Kawasaki a immatriculé 8067 motocycles en France au premier semestre 2025 (-12,8% Vs 2024). Pour Moto-Net.Com, le responsable marketing de la marque japonaise analyse le marché moto, le phénomène Euro5+, l'accueil des nouveautés 2025, l'impact du contrôle technique, etc. Interview MNC de Benjamin Kapkowski.
Moto-Net.Com : Le marché moto est en baisse au premier semestre 2025, mais vous vous y attendiez sans doute, en raison des effets secondaires du "dopage aux produits Euro5" observée fin 2024 ?
Benjamin Kapkowski, responsable marketing de Kawasaki France : On s'y attendait, forcément, avec l'effet mécanique sur décembre 2024 de nombreuses immatriculations de modèles Euro5. Nous savions que cela impacterait les mois de janvier et février 2025, nous pensions que cela freinerait un peu le mois de mars.

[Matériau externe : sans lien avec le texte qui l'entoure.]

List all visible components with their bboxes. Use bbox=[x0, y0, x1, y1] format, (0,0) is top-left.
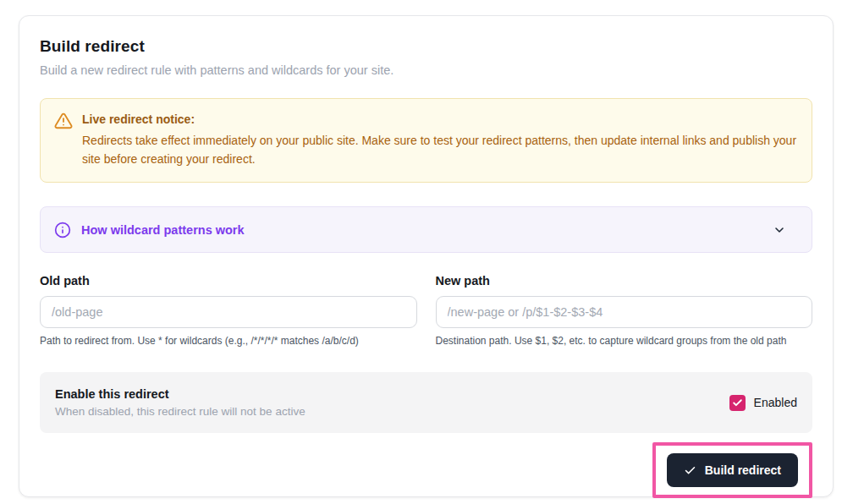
enabled-checkbox[interactable] bbox=[729, 395, 746, 411]
wildcard-patterns-accordion[interactable]: How wildcard patterns work bbox=[40, 206, 812, 253]
enable-redirect-section: Enable this redirect When disabled, this… bbox=[40, 372, 812, 433]
notice-title: Live redirect notice: bbox=[82, 111, 798, 126]
annotation-highlight-box: Build redirect bbox=[652, 442, 812, 498]
new-path-field-group: New path Destination path. Use $1, $2, e… bbox=[436, 274, 813, 347]
build-redirect-card: Build redirect Build a new redirect rule… bbox=[19, 15, 834, 497]
enable-redirect-title: Enable this redirect bbox=[55, 387, 729, 401]
old-path-input[interactable] bbox=[40, 296, 417, 328]
build-redirect-button[interactable]: Build redirect bbox=[667, 453, 798, 487]
path-fields-row: Old path Path to redirect from. Use * fo… bbox=[40, 274, 812, 347]
new-path-label: New path bbox=[436, 274, 813, 288]
new-path-input[interactable] bbox=[436, 296, 813, 328]
warning-triangle-icon bbox=[54, 111, 73, 168]
page-title: Build redirect bbox=[40, 37, 812, 56]
enable-redirect-description: When disabled, this redirect rule will n… bbox=[55, 405, 729, 418]
checkmark-icon bbox=[732, 397, 743, 408]
old-path-label: Old path bbox=[40, 274, 417, 288]
page-subtitle: Build a new redirect rule with patterns … bbox=[40, 63, 812, 77]
chevron-down-icon[interactable] bbox=[773, 223, 786, 237]
live-redirect-notice: Live redirect notice: Redirects take eff… bbox=[40, 98, 812, 183]
old-path-field-group: Old path Path to redirect from. Use * fo… bbox=[40, 274, 417, 347]
old-path-helper: Path to redirect from. Use * for wildcar… bbox=[40, 335, 417, 347]
enabled-checkbox-label: Enabled bbox=[754, 396, 797, 409]
build-redirect-button-label: Build redirect bbox=[705, 463, 781, 477]
notice-body: Redirects take effect immediately on you… bbox=[82, 132, 798, 168]
wildcard-patterns-label: How wildcard patterns work bbox=[81, 223, 245, 237]
footer-actions: Build redirect bbox=[40, 442, 812, 498]
checkmark-icon bbox=[684, 464, 696, 477]
new-path-helper: Destination path. Use $1, $2, etc. to ca… bbox=[436, 335, 813, 347]
info-circle-icon bbox=[54, 222, 71, 238]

Le fait que le marché reste baissier au deuxième trimestre est plus une surprise.
MNC : Quel est le bilan de Kawasaki sur ces six premiers mois ?
B. K. : Kawasaki se bat, nous avons mis en place des offres et des campagnes de communication pour faire connaître nos produits. Et cela paye puisque notre marque baisse moins fort à fin juin que le marché dans son ensemble. Nous progressons donc en parts de marché. On se place troisième sur le marché (des motos, hors maxiscooters), à la lutte avec BMW et Yamaha.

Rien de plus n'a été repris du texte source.